At a recent public meeting at the Sackville Town Hall Sergeant James Graves informed the community that the RCMP is cracking down on Sackville graffiti. Many local residents who attended the public discussion also expressed frustration at a perceived increase in graffiti.

Local officers presented a review of their activity over the past year and discussed their plans for 2014 at the Feb. 17 public discussion. Graves closed the meeting with a call to action on graffiti. He said that although the graffiti is not noticeable to most, if left alone, “all of a sudden it gets to the point where it starts to add up.”

At the meeting Graves also pointed out that too much graffiti would make the town less attractive to prospective businesses. Graves said that the ‘taggers’ affect the business community more than most, and added that graffiti could “affect the commerce of tomorrow.” The most troubling issues for him was that “we could see there are [some] that are sexual in nature” and that “they defaced the Legion.”

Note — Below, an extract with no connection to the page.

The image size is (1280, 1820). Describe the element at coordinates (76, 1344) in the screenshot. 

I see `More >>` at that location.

A Feb. 12 RCMP press release announced that a team of Sackville officers, along with Codiac Regional RCMP Graffiti Investigator Constable Chris Fader and the New Brunswick RCMP’s Forensic Identification Section are “investigating a series of graffiti incidents that occurred in the Lorne Street area.”

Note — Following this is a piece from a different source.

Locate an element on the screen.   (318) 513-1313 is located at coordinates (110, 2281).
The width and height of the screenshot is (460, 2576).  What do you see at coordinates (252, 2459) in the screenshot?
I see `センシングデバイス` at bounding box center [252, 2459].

Despite having only nine complaints filed since the beginning of February, Graves said Fader’s examination identified around “eighty-some odd tags” that were “concentrated in the downtown core.” The examination also revealed that there were two other ‘taggers’ active in town.

In a Feb. 19 issue of the Sackville Tribune-Post, Graves said, “we are not pushing the panic button yet.” During the public meeting Graves also said, “the funny thing about Sackville is, if they ask for a wall or a mural we would probably give it to them.”

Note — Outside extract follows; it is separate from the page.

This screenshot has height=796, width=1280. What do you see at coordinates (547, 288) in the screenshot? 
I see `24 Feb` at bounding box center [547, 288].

A group of concerned citizens have formed a Downtown Graffiti Clean-up Committee. The group was formed “to clean up buildings (primarily in the downtown core) which have had graffiti painted on them,” explained committee co-chair Gwen Zwicker in email correspondence with The Argosy.

Zwicker said the committee included a variety of groups and individuals such as the Greater Sackville Chamber of Commerce, Mainstreet Redevelopment Inc., the police, Leadership Mt. A, the Mount Allison Students’ Union, and some local business owners.

“While many see graffiti as an art form, in this case it has been painted on private property, which is vandalism,” read Zwicker’s email.

Zwicker stated that the group is enlisting volunteers to help remove graffiti from downtown property.

“We would like the community to be an attractive and vital place for everyone. To that end, we are offering to clean buildings for those affected,” she explained.

Zwicker echoed Graves’s concerns about the potential impact on local business, and said the group was hoping to find a location where artists could paint without damaging private property.

“We recognize that Sackville is a town of many artists and we do not wish to discourage that. We would like this kind of art displayed appropriately—not on private property,” she concluded.